Smokeless tobacco, the kind users put between cheek and gum, is one way to satisfy a craving for nicotine without offensive smoke. But a new study has found that it may be almost as effective as cigarettes in delivering nicotine and carcinogens….

Countering suggestions that smokeless tobacco might be a less harmful alternative for people unable to give up tobacco, the researchers wrote that smokeless tobacco is very risky, and should be discouraged.

Ignore the part about nicotine, which is a red herring: Nicotine is not a carcinogen, and effective nicotine delivery is an advantage, not a drawback, for a cigarette substitute. But the Times is suggesting that smokeless tobacco poses nearly as big a cancer risk as cigarettes, which would be cause for concern. The headline is even scarier: "Hazards: Smokeless Tobacco on Par With Cigarettes." In other words, using smokeless tobacco is no safer than smoking cigarettes.

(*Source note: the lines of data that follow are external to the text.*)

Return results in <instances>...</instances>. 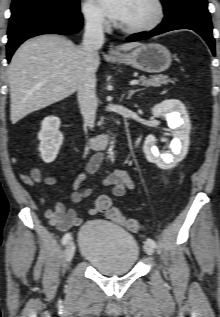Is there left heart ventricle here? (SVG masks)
I'll use <instances>...</instances> for the list:
<instances>
[{
	"mask_svg": "<svg viewBox=\"0 0 220 317\" xmlns=\"http://www.w3.org/2000/svg\"><path fill=\"white\" fill-rule=\"evenodd\" d=\"M155 7L151 0H131L128 14L122 25L138 26L153 19Z\"/></svg>",
	"mask_w": 220,
	"mask_h": 317,
	"instance_id": "left-heart-ventricle-1",
	"label": "left heart ventricle"
}]
</instances>
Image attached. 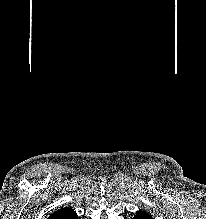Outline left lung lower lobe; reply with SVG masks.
I'll return each mask as SVG.
<instances>
[{
	"instance_id": "1",
	"label": "left lung lower lobe",
	"mask_w": 206,
	"mask_h": 219,
	"mask_svg": "<svg viewBox=\"0 0 206 219\" xmlns=\"http://www.w3.org/2000/svg\"><path fill=\"white\" fill-rule=\"evenodd\" d=\"M133 219H152V217L148 213L140 210L136 212Z\"/></svg>"
}]
</instances>
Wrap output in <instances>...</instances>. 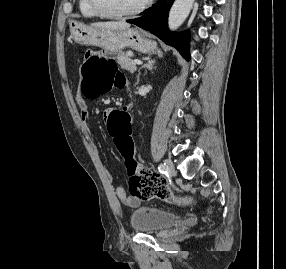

In reality, the study dealt with a single carcinogen, not with the overall risks posed by smokeless tobacco vs. cigarettes. The researchers note that "cigarette smoke contains, in addition to NNK, multiple carcinogenic combustion products which are not present, or present in only low amounts, in smokeless tobacco." (They also note that Swedish-style smokeless tobacco, which is increasingly available in the U.S., contains about half the NNK of the traditional American brands used by the subjects in the study.) They never say the hazards of smokeless tobacco are "on par" with the hazards of cigarettes, or anything like that. In fact, that assertion in the Times headline is contradicted by the article under the headline, which quotes the study's lead author, University of Minnesota researcher Stephen Hecht, as saying (emphasis added):

The main message of this study is that smokeless tobacco cannot be regarded as safe, because it delivers just as much of one of the carcinogens in cigarette smoke as cigarettes do. While it may be safer than cigarettes, it is not nearly safe enough.

No one who recommends smokeless tobacco as a harm-reducing alternative to cigarettes says it's completely safe—only that it's much safer, as you might surmise from the lack of combustion products. Hecht himself does not dispute this fact, which has been confirmed by studies comparing disease rates among cigarette smokers and smokeless tobacco users. When he asserts that smokeless tobacco "is not nearly safe enough," he is not stating a scientific fact; he is making a value judgment.

The journal article likewise mixes data with moralism. "NNK exposure in smokeless tobacco users as shown in this study presents an unacceptable risk and should not be encouraged," Hecht and his colleagues declare. Unacceptable to whom? This judgment should be left to individual consumers, with the scientist's role limited to researching and reporting the risks. In Hecht's view, perhaps, no risk is acceptable, but the people whose health is at stake may disagree.